The BDA has questioned Health Secretary Matt Hancock's priorities, following the launch of his new 'prevention focused' vision for the NHS which failed to meaningfully engage on wholly preventable oral diseases like tooth decay.
While deep and preventable oral health inequalities persist in both child and adult populations, in the last five years the Government's spend per head on NHS dentistry has fallen £4.95, from £40.95 to £36, while patient charges have increased by over 23%. Tooth decay is the number one reason for hospital admissions for children aged 5-9, and paediatric extractions have cost the NHS £165 million on extractions in hospitals since 2012.
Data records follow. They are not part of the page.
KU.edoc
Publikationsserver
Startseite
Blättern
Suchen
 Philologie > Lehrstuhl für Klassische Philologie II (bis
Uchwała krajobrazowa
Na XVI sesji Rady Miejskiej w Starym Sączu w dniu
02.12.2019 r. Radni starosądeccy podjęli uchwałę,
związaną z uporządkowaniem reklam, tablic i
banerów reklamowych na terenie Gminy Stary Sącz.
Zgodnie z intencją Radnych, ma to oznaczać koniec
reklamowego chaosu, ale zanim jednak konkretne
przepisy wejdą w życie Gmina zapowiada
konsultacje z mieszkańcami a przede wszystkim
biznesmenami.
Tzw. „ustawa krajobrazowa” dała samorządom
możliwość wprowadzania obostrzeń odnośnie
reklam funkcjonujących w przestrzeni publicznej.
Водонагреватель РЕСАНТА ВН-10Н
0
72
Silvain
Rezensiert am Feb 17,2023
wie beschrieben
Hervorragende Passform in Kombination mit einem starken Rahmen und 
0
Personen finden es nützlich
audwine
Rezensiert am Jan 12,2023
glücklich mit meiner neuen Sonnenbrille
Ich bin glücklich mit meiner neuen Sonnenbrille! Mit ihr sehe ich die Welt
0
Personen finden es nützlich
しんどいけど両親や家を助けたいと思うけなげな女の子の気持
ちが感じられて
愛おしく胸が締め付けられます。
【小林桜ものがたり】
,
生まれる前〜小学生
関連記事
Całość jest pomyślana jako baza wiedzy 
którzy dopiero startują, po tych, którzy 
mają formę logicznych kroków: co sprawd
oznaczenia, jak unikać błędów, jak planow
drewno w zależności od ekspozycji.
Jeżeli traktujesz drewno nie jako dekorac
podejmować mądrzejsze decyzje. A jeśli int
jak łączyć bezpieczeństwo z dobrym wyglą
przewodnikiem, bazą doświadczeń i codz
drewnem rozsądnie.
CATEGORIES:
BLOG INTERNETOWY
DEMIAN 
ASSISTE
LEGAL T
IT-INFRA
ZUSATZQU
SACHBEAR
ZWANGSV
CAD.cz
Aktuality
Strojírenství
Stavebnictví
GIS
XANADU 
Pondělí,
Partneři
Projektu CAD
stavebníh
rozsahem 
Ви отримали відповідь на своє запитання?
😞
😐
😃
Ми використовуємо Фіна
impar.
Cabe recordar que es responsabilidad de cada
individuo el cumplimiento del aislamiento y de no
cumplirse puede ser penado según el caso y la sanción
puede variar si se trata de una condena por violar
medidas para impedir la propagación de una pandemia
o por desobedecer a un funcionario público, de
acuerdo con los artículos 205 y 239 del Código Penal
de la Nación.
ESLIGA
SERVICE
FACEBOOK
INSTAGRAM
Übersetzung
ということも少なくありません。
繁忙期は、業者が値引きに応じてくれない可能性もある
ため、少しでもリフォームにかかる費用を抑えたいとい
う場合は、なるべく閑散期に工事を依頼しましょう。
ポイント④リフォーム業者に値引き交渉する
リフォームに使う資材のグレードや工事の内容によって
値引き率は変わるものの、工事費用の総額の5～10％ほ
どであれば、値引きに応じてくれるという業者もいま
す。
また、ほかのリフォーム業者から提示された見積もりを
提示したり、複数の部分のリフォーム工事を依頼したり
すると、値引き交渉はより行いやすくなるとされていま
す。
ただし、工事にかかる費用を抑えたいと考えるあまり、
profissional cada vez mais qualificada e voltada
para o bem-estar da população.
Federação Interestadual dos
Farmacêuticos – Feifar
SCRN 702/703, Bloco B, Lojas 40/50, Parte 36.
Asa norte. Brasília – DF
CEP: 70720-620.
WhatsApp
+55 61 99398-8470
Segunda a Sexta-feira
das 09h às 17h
Dental leaders have criticised the Health Secretary for failing to unlock the preventive potential of the service. The Prevention is better than cure document, makes one passing reference to improving oral health of children. The government's centrepiece Starting Well oral health programme, which is targeting high needs children, has not received a penny of new investment, and is operating in parts of just 13 local authorities in England.
The vision does not touch on delivery of a prevention-focused NHS dental contract, which has been a Conservative Manifesto commitment since 2010. The current system continues to fuel patient access problems across England.
BDA Chair Mick Armstrong said: "The Health Secretary says he wants to champion prevention. Sadly he's had more to say about broccoli than wholly preventable oral diseases that are costing our NHS millions.
"When tooth decay remains the number one reason for child hospital admissions, treating dentistry as an afterthought looks more than careless.
"England's huge oral health inequalities are fuelled by poverty and the lack of a coherent strategy. The starting point for any solution won't be 'Big Data' or Apps, it requires political will from Westminster and an end to year on year cuts."